__Brief__
In the material below, some lines may hold the word "fill"; state how many do, giving only the number.
The data section start
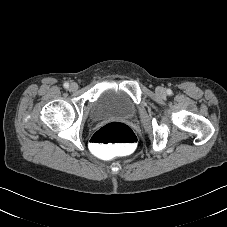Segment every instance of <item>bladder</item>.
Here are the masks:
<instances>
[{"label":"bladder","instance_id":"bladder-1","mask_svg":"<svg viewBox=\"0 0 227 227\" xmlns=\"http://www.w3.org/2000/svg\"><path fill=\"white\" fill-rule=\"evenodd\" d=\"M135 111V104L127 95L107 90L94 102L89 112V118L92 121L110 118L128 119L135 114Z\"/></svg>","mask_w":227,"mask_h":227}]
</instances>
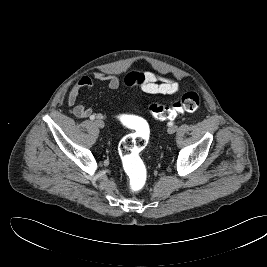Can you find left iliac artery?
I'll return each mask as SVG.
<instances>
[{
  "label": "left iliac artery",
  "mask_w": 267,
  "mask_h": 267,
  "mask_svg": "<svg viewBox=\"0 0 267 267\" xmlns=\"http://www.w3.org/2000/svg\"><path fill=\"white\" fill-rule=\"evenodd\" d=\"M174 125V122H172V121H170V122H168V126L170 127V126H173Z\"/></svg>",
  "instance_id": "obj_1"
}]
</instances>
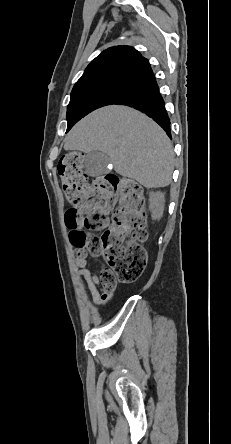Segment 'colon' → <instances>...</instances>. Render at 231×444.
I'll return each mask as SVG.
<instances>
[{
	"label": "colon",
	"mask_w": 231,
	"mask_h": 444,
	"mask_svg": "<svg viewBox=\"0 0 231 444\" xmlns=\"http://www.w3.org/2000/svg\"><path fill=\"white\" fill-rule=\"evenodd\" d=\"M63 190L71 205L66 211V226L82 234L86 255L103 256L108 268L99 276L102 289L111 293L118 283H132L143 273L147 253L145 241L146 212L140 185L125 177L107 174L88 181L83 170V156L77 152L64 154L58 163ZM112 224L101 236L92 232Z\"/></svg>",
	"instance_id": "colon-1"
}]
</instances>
The data section end
__Completed task__
3